@dabinat could you explain shortly where and how we get the word beginning and ending times, is the usage of a language model influencing the process? Or is there any documentation about it already? I would like to have “phoneme” timings or letter timings instead and I’m wondering how difficult this would be to implement. Thank you already
Extended Metadata already expose per-character timing, have you tried that ?
The API currently only exposes letter timings. As far as I know, only the native client converts it to word timings and the other clients (Python, .Net etc) expose only the letter timings. So either use those clients or edit the native client to remove the word timings.
@lissyx Do you think it would be useful to have a native client flag to toggle between letter and word timings?

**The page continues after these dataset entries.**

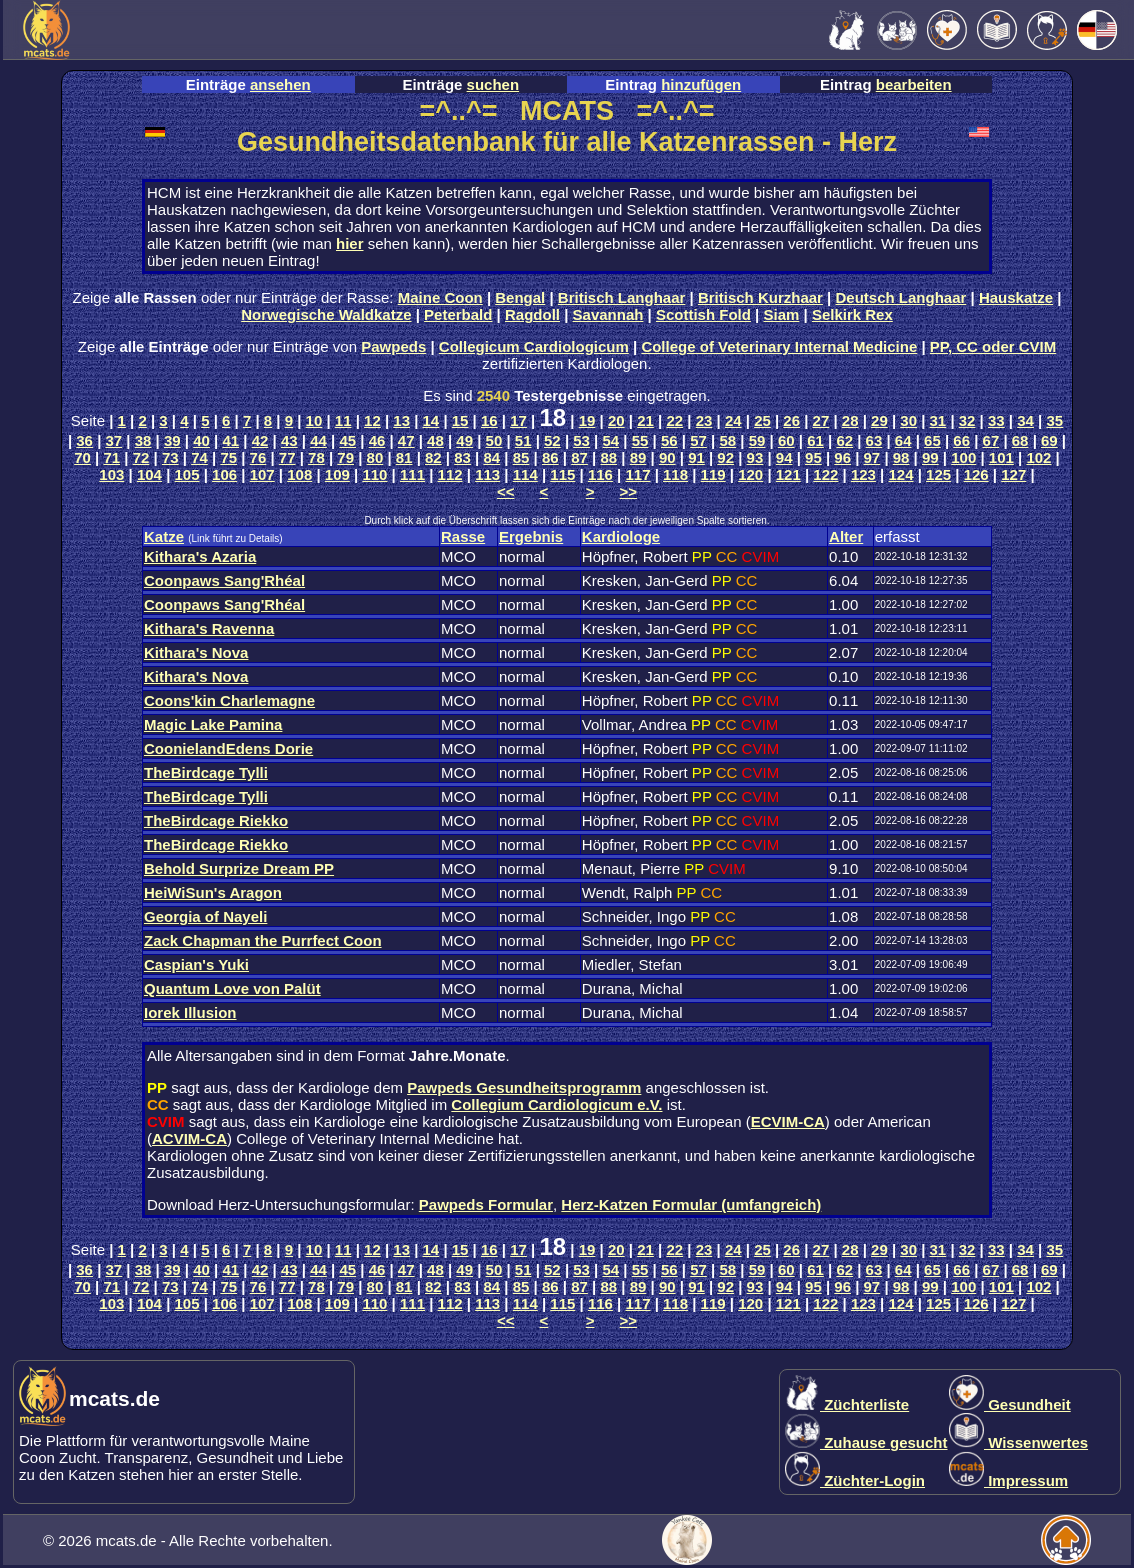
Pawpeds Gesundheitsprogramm (524, 1087)
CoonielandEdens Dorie (228, 748)
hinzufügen (701, 84)
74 (199, 457)
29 (879, 420)
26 (791, 420)
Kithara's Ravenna (209, 628)
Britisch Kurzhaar (760, 297)
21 (645, 420)
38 (143, 440)
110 (374, 474)
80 (375, 457)
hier (350, 243)
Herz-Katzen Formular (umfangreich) (691, 1204)
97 (872, 457)
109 (337, 474)
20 (616, 420)
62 (844, 440)
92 (725, 457)
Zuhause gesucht (866, 1442)
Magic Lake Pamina (213, 724)
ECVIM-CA (788, 1121)
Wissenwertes (1018, 1442)
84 (491, 457)
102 (1038, 457)
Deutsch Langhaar (901, 297)
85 (521, 457)
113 (487, 474)
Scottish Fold (703, 314)
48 (435, 440)
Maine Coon (440, 297)
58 (727, 440)
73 (170, 457)
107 (262, 474)
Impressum (1008, 1480)
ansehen (280, 84)
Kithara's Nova (196, 652)
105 (187, 474)
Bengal (520, 297)
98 (901, 457)
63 (874, 440)
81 (404, 457)
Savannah (608, 314)
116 (600, 474)
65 (932, 440)
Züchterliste (847, 1404)
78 (316, 457)
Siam (782, 314)
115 (562, 474)
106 (224, 474)
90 (667, 457)
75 (228, 457)
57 (698, 440)
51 (523, 440)
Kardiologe (621, 536)
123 (863, 474)
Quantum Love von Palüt (232, 988)
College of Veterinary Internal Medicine (779, 346)
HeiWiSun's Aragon (213, 892)
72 (141, 457)
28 (850, 420)
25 (762, 420)
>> (629, 491)
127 (1013, 474)
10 (314, 420)
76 (258, 457)
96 (842, 457)
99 (930, 457)
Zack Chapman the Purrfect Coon (263, 940)
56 (669, 440)
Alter (846, 536)
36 (84, 440)
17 (518, 420)
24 (733, 420)
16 (489, 420)
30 (908, 420)
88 (608, 457)
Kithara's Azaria (200, 556)
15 (460, 420)
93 (755, 457)
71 (111, 457)
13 (401, 420)
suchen (493, 84)
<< (506, 491)
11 (343, 420)
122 (825, 474)
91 (696, 457)
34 (1025, 420)
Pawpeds (393, 346)
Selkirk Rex (852, 314)
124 (901, 474)
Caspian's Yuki (196, 964)
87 (579, 457)
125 (938, 474)
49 (464, 440)
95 (813, 457)
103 (111, 474)
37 (114, 440)
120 (750, 474)
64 (903, 440)
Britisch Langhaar (622, 297)
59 (757, 440)
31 (938, 420)
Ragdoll (532, 314)
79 (345, 457)
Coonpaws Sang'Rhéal (224, 580)
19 (587, 420)
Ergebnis (531, 536)
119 (713, 474)
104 (149, 474)
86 (550, 457)
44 (318, 440)
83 (462, 457)
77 (287, 457)
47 (406, 440)
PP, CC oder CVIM (993, 346)
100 (963, 457)
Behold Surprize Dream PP (239, 868)
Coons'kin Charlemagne (229, 700)
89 (638, 457)
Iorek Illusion (190, 1012)
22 (674, 420)
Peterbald (458, 314)
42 (260, 440)
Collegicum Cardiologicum (534, 346)
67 (991, 440)
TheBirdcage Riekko (216, 820)
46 (377, 440)
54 (611, 440)
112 (450, 474)
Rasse (463, 536)
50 (494, 440)
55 (640, 440)
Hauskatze (1016, 297)
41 (230, 440)
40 (201, 440)
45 (347, 440)
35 (1054, 420)
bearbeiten (914, 84)
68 (1020, 440)
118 (675, 474)
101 (1001, 457)
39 (172, 440)
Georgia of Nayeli (205, 916)
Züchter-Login (855, 1480)
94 (784, 457)
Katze (164, 536)
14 (431, 420)
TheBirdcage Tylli (206, 772)
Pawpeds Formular (486, 1204)
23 (704, 420)
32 (967, 420)
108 (299, 474)
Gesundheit (1010, 1404)
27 (821, 420)
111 (412, 474)
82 (433, 457)
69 (1049, 440)
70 (82, 457)
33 (996, 420)
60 (786, 440)
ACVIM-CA (189, 1138)
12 (372, 420)
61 (815, 440)
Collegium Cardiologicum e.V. (556, 1104)
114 (525, 474)
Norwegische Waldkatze (326, 314)
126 (976, 474)
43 (289, 440)
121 (788, 474)
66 (961, 440)
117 (637, 474)
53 (581, 440)
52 (552, 440)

deepspeech C++ binary is not intended for more than demo purpose.
That’s my point, there’s already enough information exposed, and examples of how to exploit those in the way @ena.1994 needs it.
Quick question on this: is this per-character timing calculated from the frame classification or is there a more sophisticated implementation. I fear that LSTM+CTC trained alignments can be quite off?
See e.g. Sak, Haşim, et al. “Learning acoustic frame labeling for speech recognition with recurrent neural networks.” 2015 IEEE international conference on acoustics, speech and signal processing (ICASSP). IEEE, 2015.
It’s a pretty simple implementation so the start point is often late. A 3ms offset worked decently on my test files.